*Aim of the task*. Within the entries that follow, show each line where the word "oferecer" occurs.

*Dataset records*.
● ● ● ● ●

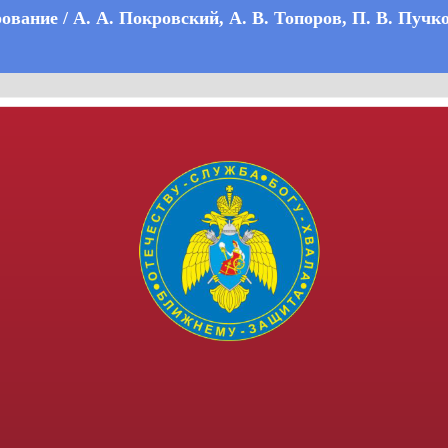
ование / А. А. Покровский, А. В. Топоров, П. В. Пуч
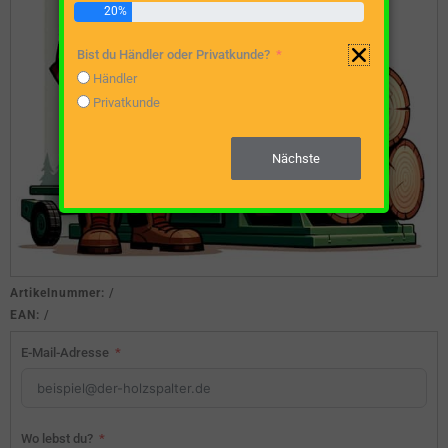
20%
Bist du Händler oder Privatkunde?
Händler
Privatkunde
Nächste
Artikelnummer:
/
EAN:
/
E-Mail-Adresse
Wo lebst du?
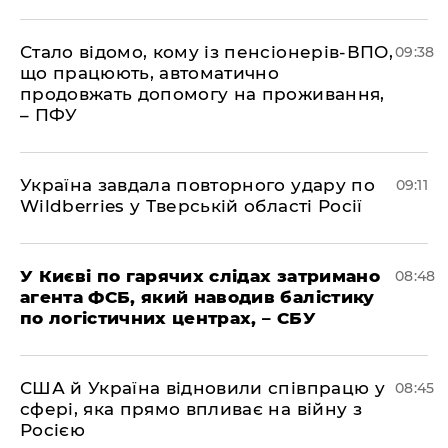
Стало відомо, кому із пенсіонерів-ВПО,
09:38
що працюють, автоматично
продовжать допомогу на проживання,
– ПФУ
Україна завдала повторного удару по
09:11
Wildberries у Тверській області Росії
У Києві по гарячих слідах затримано
08:48
агента ФСБ, який наводив балістику
по логістичних центрах, – СБУ
США й Україна відновили співпрацю у
08:45
сфері, яка прямо впливає на війну з
Росією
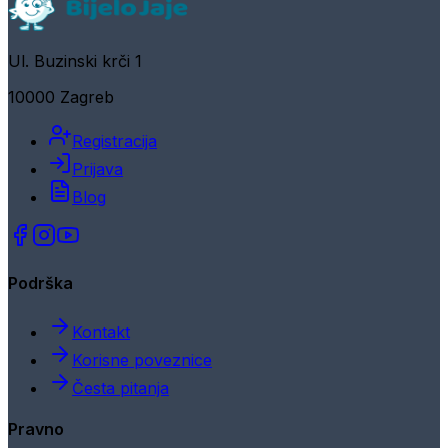
Ul. Buzinski krči 1
10000 Zagreb
Registracija
Prijava
Blog
Podrška
Kontakt
Korisne poveznice
Česta pitanja
Pravno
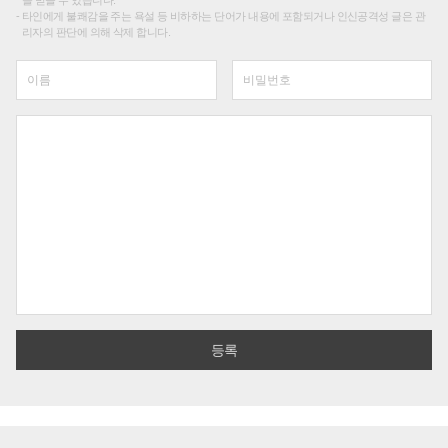
타인에게 불쾌감을 주는 욕설 등 비하하는 단어가 내용에 포함되거나 인신공격성 글은 관
리자의 판단에 의해 삭제 합니다.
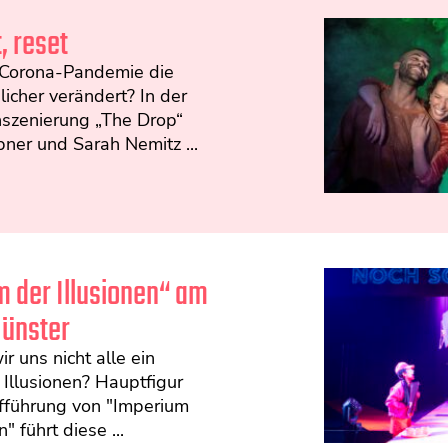
, reset
 Corona-Pandemie die
icher verändert? In der
nszenierung „The Drop“
ner und Sarah Nemitz ...
 der Illusionen“ am
Münster
r uns nicht alle ein
Illusionen? Hauptfigur
ufführung von "Imperium
" führt diese ...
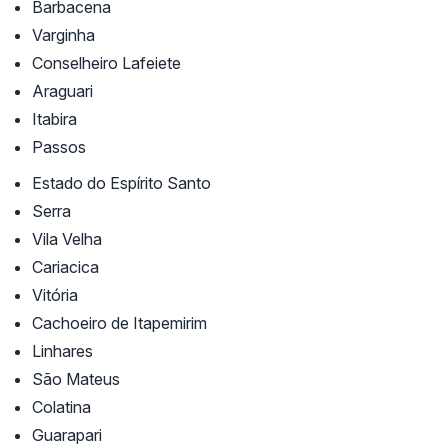
Barbacena
Varginha
Conselheiro Lafeiete
Araguari
Itabira
Passos
Estado do Espírito Santo
Serra
Vila Velha
Cariacica
Vitória
Cachoeiro de Itapemirim
Linhares
São Mateus
Colatina
Guarapari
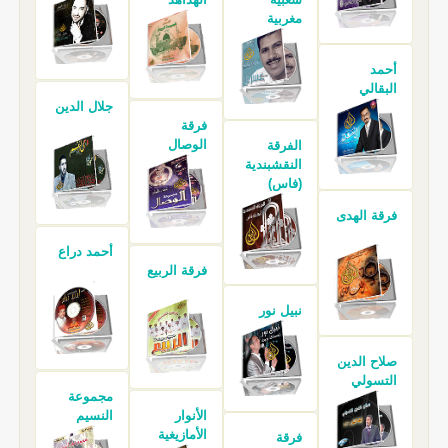
مغربية
أحمد
البقالي
جلال الدين
فرقة
الوصال
الفرقة
النقشبندية
(فاس)
فرقة الهدى
أحمد دراع
فرقة الربيع
نبيل نور
صلاح الدين
التسولي
مجموعة
الأنوار
النسيم
الأمازيغية
فرقة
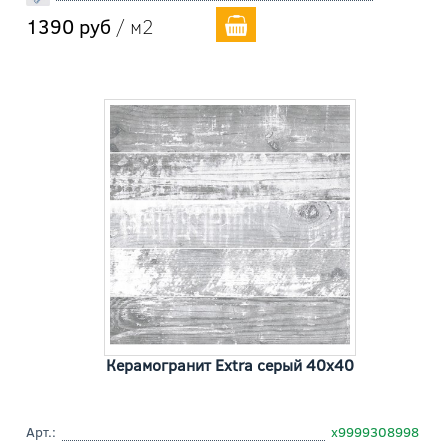
1390 руб
/ м2
Керамогранит Extra серый 40x40
Арт.:
х9999308998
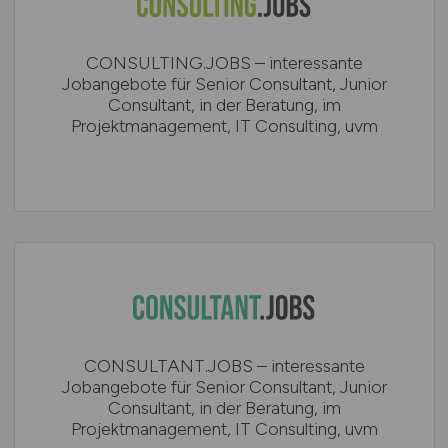
CONSULTING.JOBS – interessante
Jobangebote für Senior Consultant, Junior
Consultant, in der Beratung, im
Projektmanagement, IT Consulting, uvm
CONSULTANT.JOBS – interessante
Jobangebote für Senior Consultant, Junior
Consultant, in der Beratung, im
Projektmanagement, IT Consulting, uvm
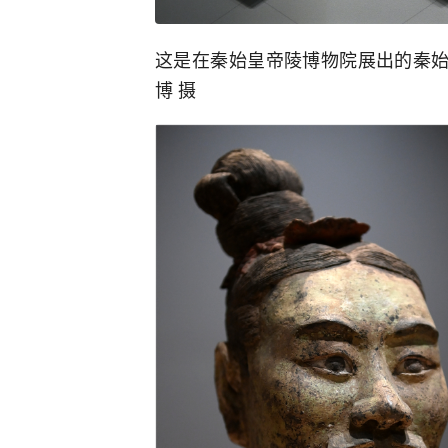
这是在秦始皇帝陵博物院展出的秦始
博 摄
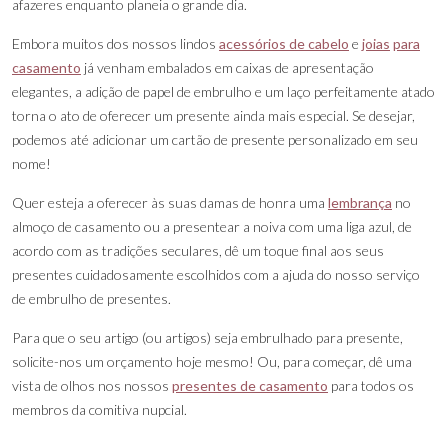
afazeres enquanto planeia o grande dia.
Embora muitos dos nossos lindos
acessórios de cabelo
e
joias
para
casamento
já venham embalados em caixas de apresentação
elegantes, a adição de papel de embrulho e um laço perfeitamente atado
torna o ato de oferecer um presente ainda mais especial. Se desejar,
podemos até adicionar um cartão de presente personalizado em seu
nome!
Quer esteja a oferecer às suas damas de honra uma
lembrança
no
almoço de casamento ou a presentear a noiva com uma liga azul, de
acordo com as tradições seculares, dê um toque final aos seus
presentes cuidadosamente escolhidos com a ajuda do nosso serviço
de embrulho de presentes.
Para que o seu artigo (ou artigos) seja embrulhado para presente,
solicite-nos um orçamento hoje mesmo! Ou, para começar, dê uma
vista de olhos nos nossos
presentes de casamento
para todos os
membros da comitiva nupcial.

● ● ● ● ●

*Answer space*.
torna o ato de oferecer um presente ainda mais especial. Se desejar,
Quer esteja a oferecer às suas damas de honra uma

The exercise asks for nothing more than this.